It has been said the definition of insanity is doing the same thing

the same way over and over, each time expecting a better result. If

that’s true, prepare five straitjackets, and perhaps a nurse at

school district headquarters who can calmly call to Burbank’s school

board over the PA system, “It’s medication time. Line up for

medication. It’s medication time.”

Late last month, the board had the grim duty of receiving a report

on district employees to be notified they might not have jobs for the

next school year. The district must provide notices by certain dates,

or otherwise surrender the ability to cut payroll when budget figures

are more reliable than those available today.

Sending “discontinuation” notices to teachers in 129 full-time

positions in kindergarten through fifth grade does not mean 129 will

be laid off. Sending the notices does not bar the district from

filling every slot next year. But if district and state budget woes

deteriorate to what many now imagine to be the very worst scenarios

possible, the notices retain laying off the list of certificated

employees -- but ONLY those on the list -- as one of the tools in the

district’s box for contending with the cash crisis.

That said, it was astonishing to watch the board at one meeting

last month -- then at another just last week -- receive, address and

act on the list exactly the way it has handled most controver- sies,

utterly oblivious to the lessons members should have learned many

times by now. That is, they continue serving as a barely interested

but put- upon rubber stamp, no matter the enormity of an issue’s

impact on students.

Despite many episodes that saw the board discovering the folly of

moving on plans that had virtually no review outside district

headquarters, the board did exactly that again. Even when a board

critic spotted an error in figures district staff used as its basis

for eliminating a particular job, the board approved including the

amendment, but approved the staff’s proposal, apparently seeing no

point in perhaps inviting more people to look closer.

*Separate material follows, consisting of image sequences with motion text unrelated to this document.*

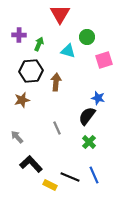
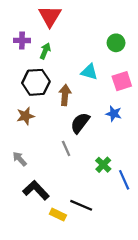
red triangle: (60, 14) -> (50, 16), moved
green circle: (87, 37) -> (116, 43), moved
cyan triangle: (68, 51) -> (89, 72), moved
pink square: (104, 60) -> (122, 81), moved
black semicircle: (87, 116) -> (80, 123), moved
blue line: (94, 175) -> (124, 180), moved

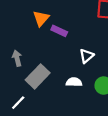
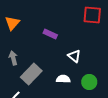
orange triangle: (41, 18) -> (12, 23), moved
white triangle: (87, 56) -> (74, 56), turned -40

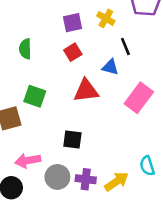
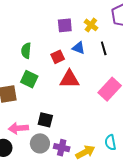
green semicircle: (25, 49) -> (26, 51), moved
red square: (73, 52) -> (58, 57), moved
blue triangle: (110, 67) -> (79, 48), moved
black square: (72, 140) -> (45, 120), moved

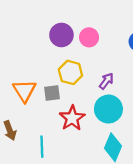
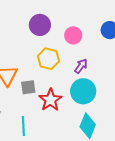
pink circle: (89, 37) -> (73, 35), moved
gray square: (52, 93) -> (28, 87), moved

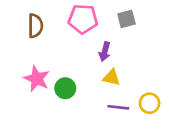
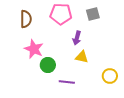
pink star: (37, 79) -> (34, 49), moved
purple line: (118, 107) -> (67, 82), moved

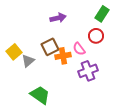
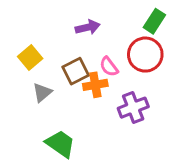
red circle: (96, 36) -> (145, 55), size x1.5
pink semicircle: (79, 49) -> (109, 67), moved
yellow square: (14, 52) -> (30, 58), moved

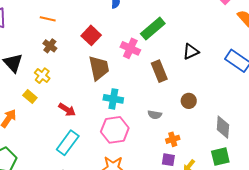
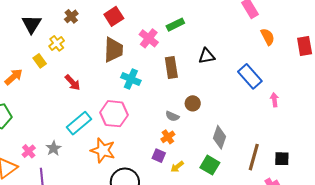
green rectangle: (153, 29) -> (175, 25), size x0.7
cyan cross: (113, 99) -> (131, 79), moved
gray semicircle: (155, 115) -> (172, 116), moved
orange cross: (173, 139) -> (168, 137), turned -32
cyan rectangle: (68, 143) -> (79, 123), moved
green square: (220, 157) -> (210, 165), turned 30

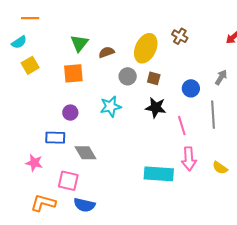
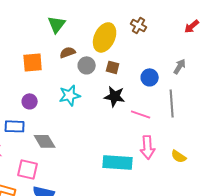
green triangle: (79, 43) -> (57, 24), moved
brown semicircle: (106, 52) -> (68, 52), moved
pink line: (182, 126) -> (141, 114), turned -54

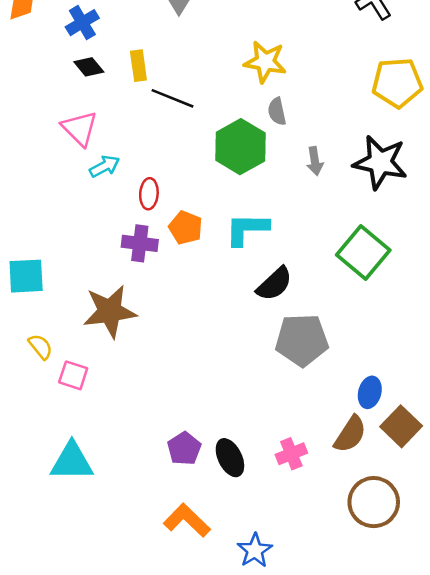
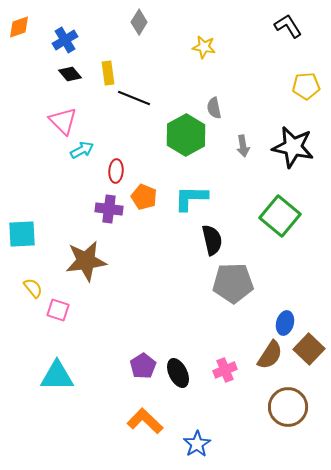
yellow star: (265, 62) -> (204, 47), moved, size x0.7
yellow pentagon: (397, 83) -> (306, 86), size x0.7
black semicircle: (274, 284) -> (212, 240), turned -60

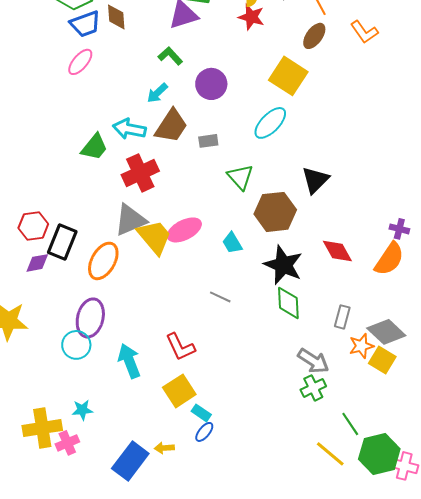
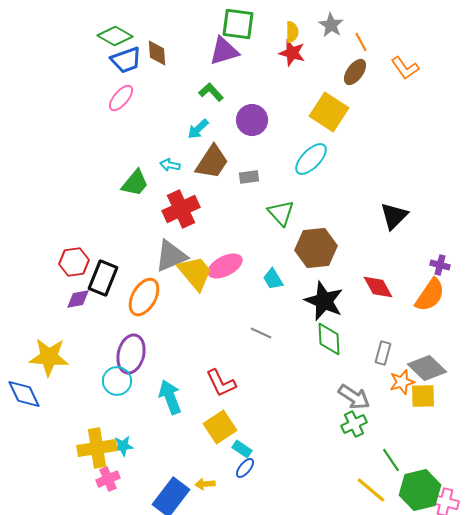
cyan arrow: (129, 129) -> (170, 165), size x0.6
black triangle: (315, 180) -> (394, 216), moved
yellow square: (382, 360) -> (423, 396), turned -32
yellow cross: (42, 428) -> (97, 448), moved

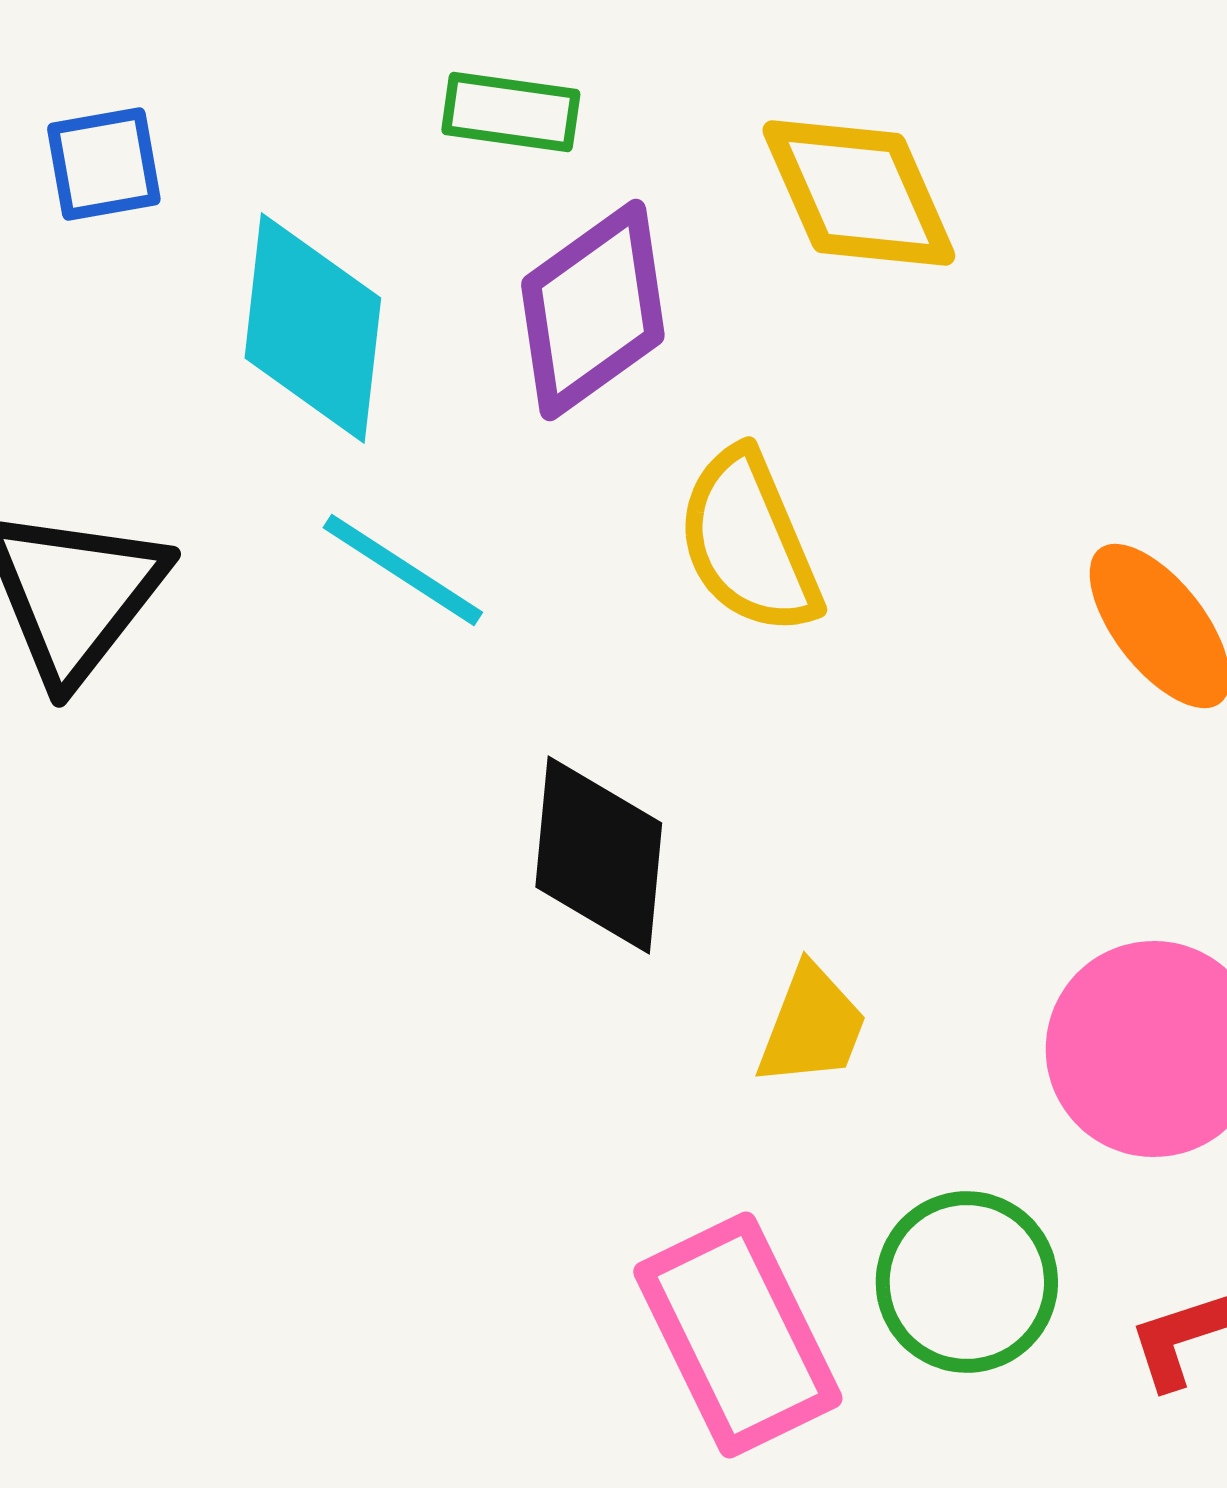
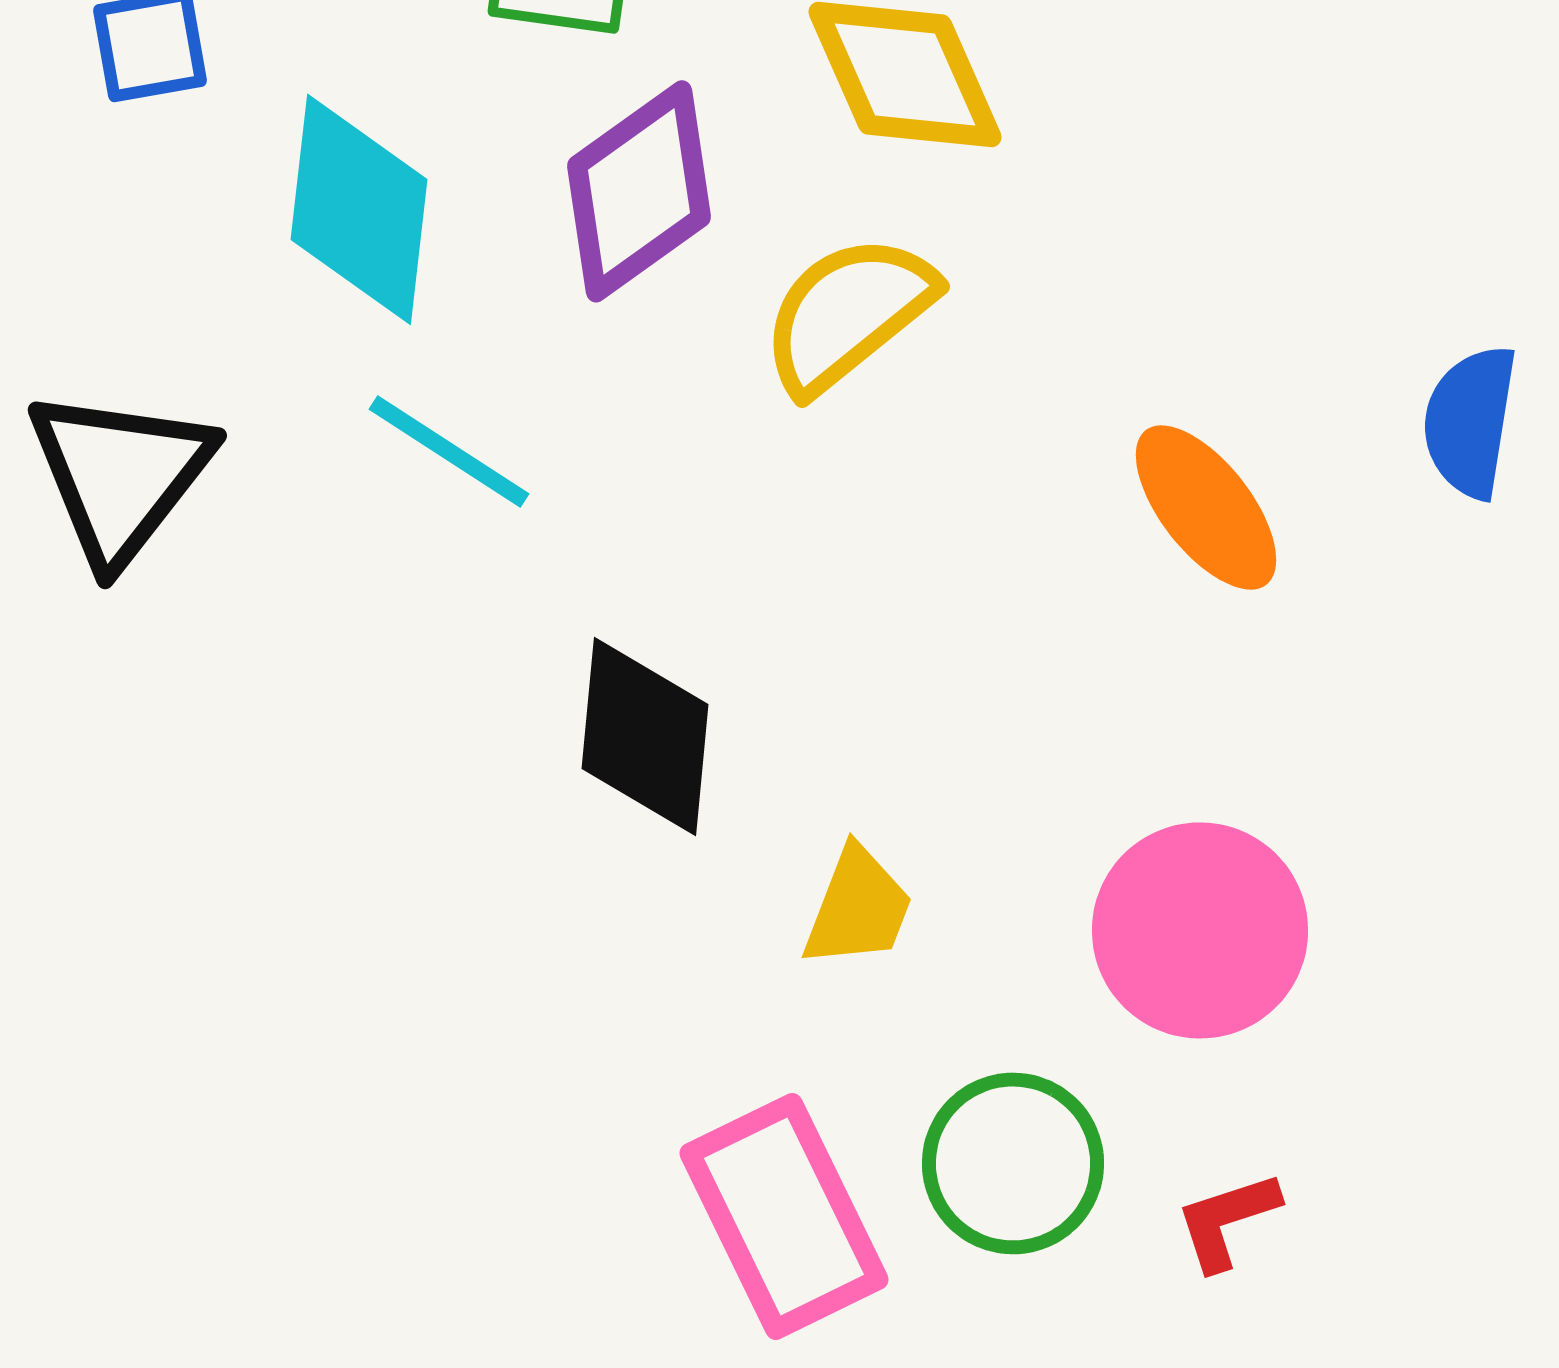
yellow semicircle: (749, 542) -> (848, 313), moved, turned 74

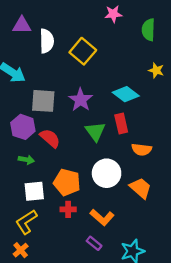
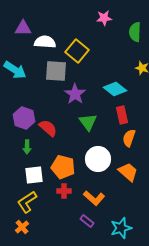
white semicircle: (47, 41) -> (45, 42), turned -85
gray square: (43, 101) -> (56, 71), moved
red rectangle: (121, 124) -> (122, 115), moved
orange semicircle: (142, 150) -> (129, 138), turned 102
green arrow: (26, 160) -> (27, 147), turned 80

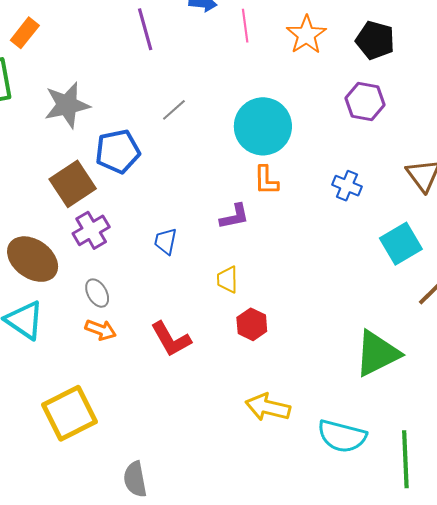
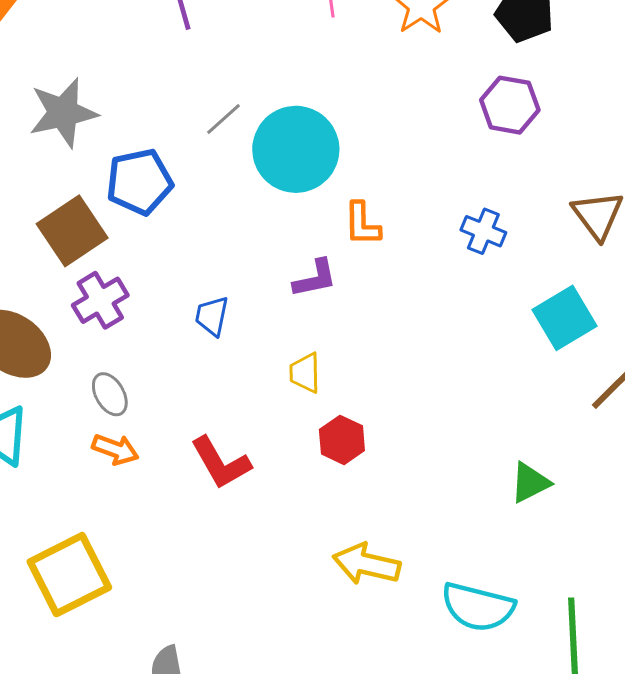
cyan circle: (263, 126) -> (296, 149), moved
green triangle: (377, 353) -> (530, 483), size x0.6

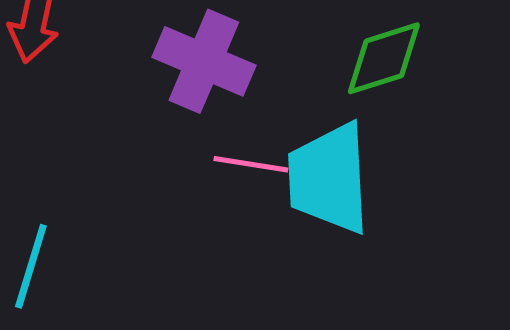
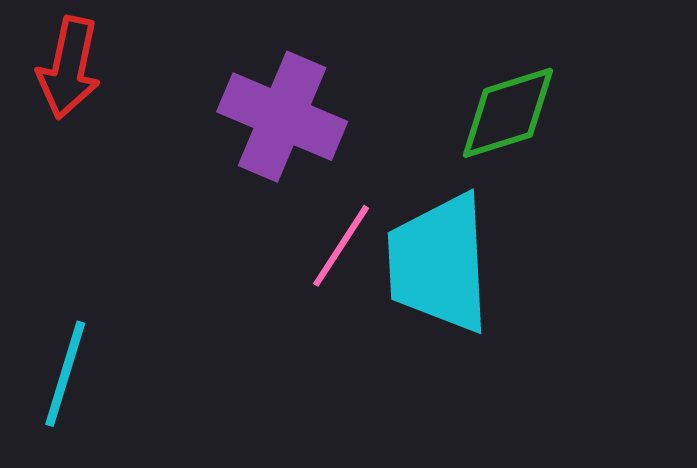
pink line: (251, 164) -> (341, 246), turned -66

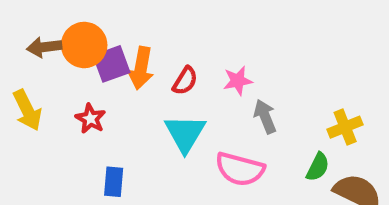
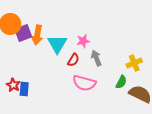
red semicircle: (185, 81) -> (73, 60), moved
red star: (90, 119) -> (13, 85), moved
cyan triangle: (185, 133) -> (57, 44), moved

Maybe the depths of the board’s cluelessness was best demonstrated

by board member Elena Hubbell when, during her failed reelection bid

last month, she responded to a question at a forum. Asked about

complaints that the public, teachers and others are denied access and

input before the board renders major decisions, Hubbell disputed the

claim. She said she was frustrated because, “I attend a lot of

functions and I have a lot of communications with parents.”

People are upset board members build consensus on decisions when

they talk privately or in closed meetings. Staff reports are released

literally minutes before they are cursorily discussed and voted on.

And significant decisions with sweeping impact on students, teachers,

school staff and parents are made, but at no point in the process are

students, teachers, school staff and parents asked to consider the

proposal and offer suggestions or support. And Hubbell is frustrated

that going to “Open House Night,” PTA meetings and attending high

school football games doesn’t erase the concerns.

Proposing a solution for what she hoped would be her next term,

Hubbell told the forum audience, “Probably the most obvious thing

[for board members] to do is just open up the communications and

visit as many other places as we possibly can.” Ultimately, voters

showed Hubbell what was really the “most obvious” thing to do.

When the board looked at the list of almost 226 potential layoffs,

there was valid talk about the pain, and the role the state’s budget

crisis has played in making such discussions necessary. But that’s

where it stopped. For example, with the plan showing the potential

for laying off three school nurses, no one explained -- and no board

member asked -- “So how many nurses would that leave?”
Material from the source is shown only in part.